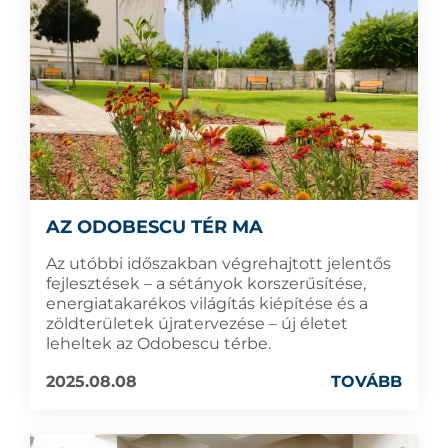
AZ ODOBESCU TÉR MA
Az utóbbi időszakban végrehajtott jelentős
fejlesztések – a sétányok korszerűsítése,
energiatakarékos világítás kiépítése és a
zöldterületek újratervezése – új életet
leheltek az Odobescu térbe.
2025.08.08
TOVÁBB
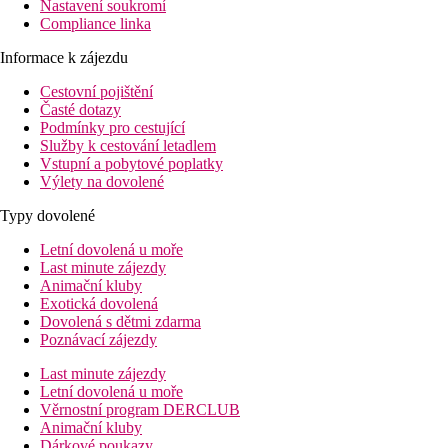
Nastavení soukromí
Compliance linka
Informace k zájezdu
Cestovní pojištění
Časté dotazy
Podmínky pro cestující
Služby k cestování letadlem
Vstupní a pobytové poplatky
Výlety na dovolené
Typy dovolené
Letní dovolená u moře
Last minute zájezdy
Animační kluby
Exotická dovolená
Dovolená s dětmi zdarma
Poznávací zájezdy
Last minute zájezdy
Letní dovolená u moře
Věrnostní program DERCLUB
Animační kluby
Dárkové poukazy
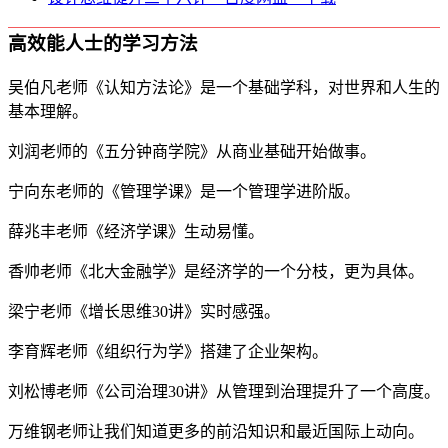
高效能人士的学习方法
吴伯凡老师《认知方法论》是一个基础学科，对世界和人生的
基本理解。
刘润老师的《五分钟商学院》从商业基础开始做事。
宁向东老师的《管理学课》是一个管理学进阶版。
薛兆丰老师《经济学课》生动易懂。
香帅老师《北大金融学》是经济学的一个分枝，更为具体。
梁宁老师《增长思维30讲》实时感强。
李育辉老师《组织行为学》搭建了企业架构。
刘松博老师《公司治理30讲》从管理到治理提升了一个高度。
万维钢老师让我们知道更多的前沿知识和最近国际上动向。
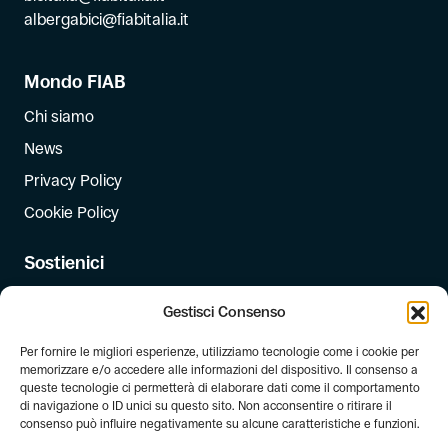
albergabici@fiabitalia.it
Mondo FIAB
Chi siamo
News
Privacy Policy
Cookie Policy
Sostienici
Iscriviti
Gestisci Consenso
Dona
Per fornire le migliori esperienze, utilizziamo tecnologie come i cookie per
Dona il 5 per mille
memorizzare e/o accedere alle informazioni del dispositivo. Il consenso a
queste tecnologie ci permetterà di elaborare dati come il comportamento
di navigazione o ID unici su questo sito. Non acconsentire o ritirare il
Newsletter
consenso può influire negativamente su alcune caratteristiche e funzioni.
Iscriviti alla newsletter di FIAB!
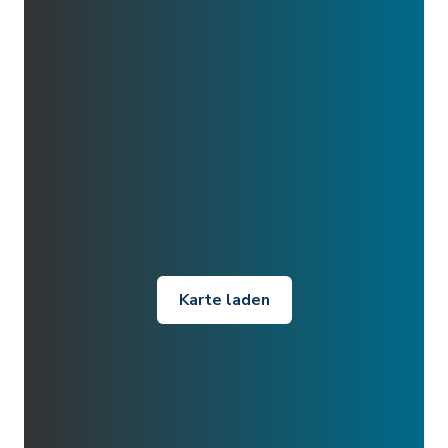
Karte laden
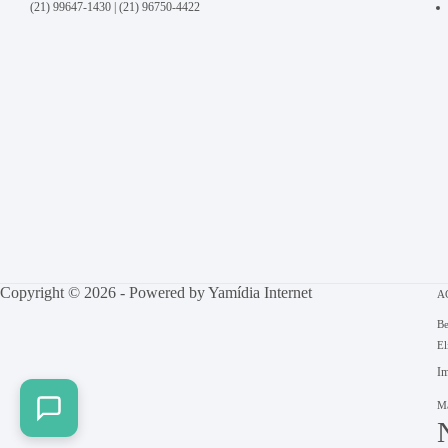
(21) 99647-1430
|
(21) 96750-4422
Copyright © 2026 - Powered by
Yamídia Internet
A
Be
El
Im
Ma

::::::::

Report all lines of the data above that include the string "Iscriviti".

Iscriviti
Iscriviti alla newsletter di FIAB!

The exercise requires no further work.